On his residential this year, he showed that same care and support. One of the children in his room was hurting others; pushing them off the top bunk, kicking, forcing them into the wall. The teachers couldn’t be in there all the time and this particular child has ADHD but get special treatment with few consequences. Small boy came home with legs covered in bruises from being shoved into things, but his friends fared worse. He was so sympathetic and calming to his upset friends, that one of their mum’s messaged to thank him (and us) for his kindness. School have handled the situation but we are beyond proud with small boy looking after people at such a time.

Challenges

Last year, the hardest thing small boy had to deal with are his migraines. We still haven’t figured out the triggers as he only has 2-4 a year. He knows how to deal with them and recognises the first signs immediately, often in the afternoon so school sends him straight home. But they seem to have been less severe in the last 8 or 10 months. He hasn’t been sick in ages and his last one he didn’t recognise as a migraine at first because the pain wasn’t so bad.

Sadly, as the migraines abated last autumn, he started to experience night terrors instead.
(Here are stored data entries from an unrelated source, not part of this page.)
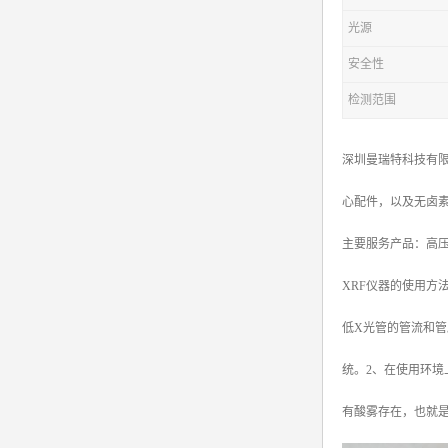
光源
安全性
检测范围
深圳曼瑞特科技有限
心配件，以及无卤
主要服务产品：高压电源X
XRF仪器的使用方
低X光管的管流和
统。2、在使用环
有酸雾存在，也就是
He would wake up 90 minutes after going to sleep quaking with fear, his heart racing, sweaty and talking nonsense. He was still asleep but walking and talking and had his eyes open. In the morning he’d remember nothing. After several months of the disrupting mounting, he was waking every night. Thankfully, the doctor’s advice proved a quick fix – stirring him gently an hour and a quarter after going to sleep interrupted his sleep cycle just enough that the terror wouldn’t happen. After just a few days, they stopped and he’s barely looked back. If they start again, we’ll all know how to help.
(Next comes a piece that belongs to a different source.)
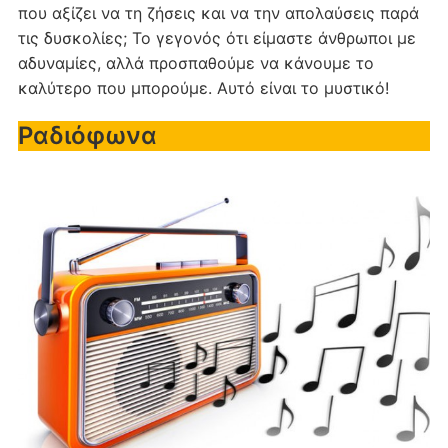
που αξίζει να τη ζήσεις και να την απολαύσεις παρά
τις δυσκολίες; Το γεγονός ότι είμαστε άνθρωποι με
αδυναμίες, αλλά προσπαθούμε να κάνουμε το
καλύτερο που μπορούμε. Αυτό είναι το μυστικό!
Ραδιόφωνα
He challenges himself too. Last summer, he went on zip wires and climbed massive climbing walls. Something that he tried the summer before and wasn’t ready for. But, in the last year he’s conquered his fear and loved it. He’s been away on Cub camp, sleeping in a tent with his two friends despite worrying that he might have a night terror, and the same for his residential. He refuses to learn the bus stop method of long division, but I know that he’ll master it in his own time. We’ve started to let him out to ride up and down our road on his bike. It’s quite quiet and straight, but a little bit of freedom is well-deserved and we know we can trust him.

Growing up a bit

Small boy will continue to be referred to here as small boy. While, we still use his own little language to say we love each other, “maow haow mum”, he’s definitely not a little boy anymore.

He can ride through forests on muddy tracks on his fancy geared bike, he can walk miles around a race track and stay up until midnight trying to watch 24 hours of motor racing, make his own breakfast, and answer back in such a way he’s hard to argue with. He can plank and do more push ups than anyone else in this house. He likes grenadine syrup and chicken kievs, but loves cheese beyond anything. He has this brilliant face he pulls that’s so grown up, I suspect he’s mirroring me, that indicates “really?” with strong sarcasm. If I express surprise at his knowledge, he shrugs a practically gallic shrug as if to say “but of course, everyone knows that mum”. He loves lying on the new kitchen floor making silly shapes or running around dancing to terrible drum and bass tunes.

His favourite thing is climbing rocky hills, from Arthur’s Seat to White Nancy or just a few rocks at Lyme Park or an outcrop on the beach in St Malo. Wherever we go, he’s spotting hills he’d like to climb. He’s impatient to go back to Lake Garda so he can scramble on the rocks of Monte Baldo and meet its resident mountain goats – his kindred spirits. He’s most definitely an outside boy, constantly muddy-kneed and scraped-elbowed. He marvels in the bugs and plants and the views from high places. He loves to sit and just be with nature, he’ll stop on a walk and just watch swallows swooping over a pond catching bugs.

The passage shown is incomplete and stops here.